Notice what Jesus says: “I AM.” Not, “I was,” which would have sounded grammatically correct, if not logical. Not “I have been.” The text doesn’t allow for that either. Jesus declares clearly: “Before Abraham was, I AM.”
So what? Well, think back to Moses, standing before the burning bush, asking for God’s name. What did God tell Moses? “I AM Who I AM.” “I AM” in Hebrew is “Yahweh,” God’s personal name in the Old Testament. To the crowd gathered in the temple that day Jesus makes it perfectly clear that He isn’t just another man. He tells them in no uncertain terms that He is the Lord God.

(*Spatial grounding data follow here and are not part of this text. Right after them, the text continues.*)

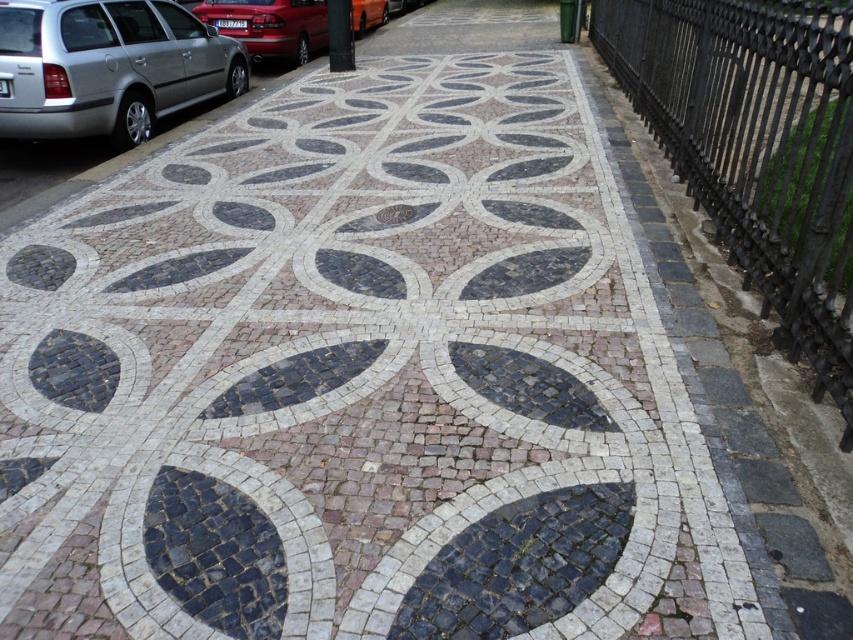 You are a delivery person trying to park your delivery van which is 2 meters wide. You see the black wrought iron fence at right and the silver metallic car at left. Is there enough space between them to park your van?

The black wrought iron fence at right is smaller than the silver metallic car at left, but the exact distance between them isn not provided. Without knowing the distance, it is impossible to determine if there is enough space for the van.

You are standing at the camera position looking at the cobblestone pathway. There are two points marked on the path, one at coordinates point (807,326) and the other at point (13,138). Which of these points is closer to you?

Point (807,326) is closer to the camera than point (13,138).

You are a delivery person trying to place a package on the pathway. The package is 1.2 meters wide. The dark gray mosaic leaf at center and the metallic red car at upper left are both on the pathway. Can the package fit between them without overlapping either?

The dark gray mosaic leaf at center is narrower than the metallic red car at upper left. Since the package is 1.2 meters wide, it depends on the actual dimensions of the objects. However, since the leaf is narrower, the space between them might be sufficient. But without exact measurements, it is uncertain. However, according to the description, the dark gray mosaic leaf at center is less wide than the metallic red car at upper left. Therefore, the space between them may be enough if the distance between is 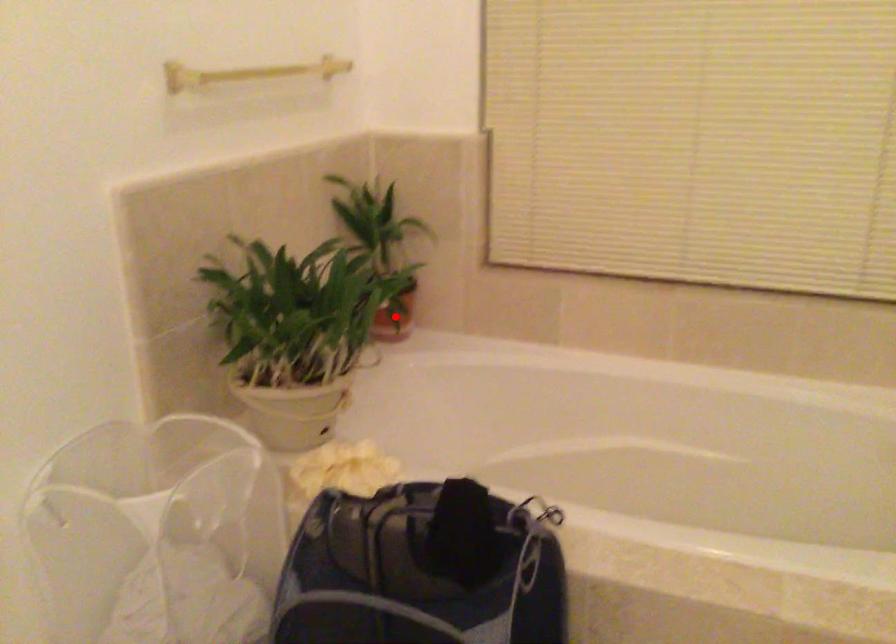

Jesus’ words are harsh and to the point. They reveal hearts that are as hard as the rocks they are picking up to throw. And the more Jesus reveals who He really is, the more the opposition to Him increases. We don’t like what we don’t understand. In fact it scares us. And this Jesus is so mysterious. Bring the rocks! Bring the stones! Let’s kill this fraud!
“Who do you think you are Jesus—God?”
“Precisely! And not just any God! I AM the only God in town. In fact, I’m the only God ever in the universe that I created! I’m the one true God. I AM the God of Abraham, Isaac, Jacob, and Moses. Before Abraham was born I AM!”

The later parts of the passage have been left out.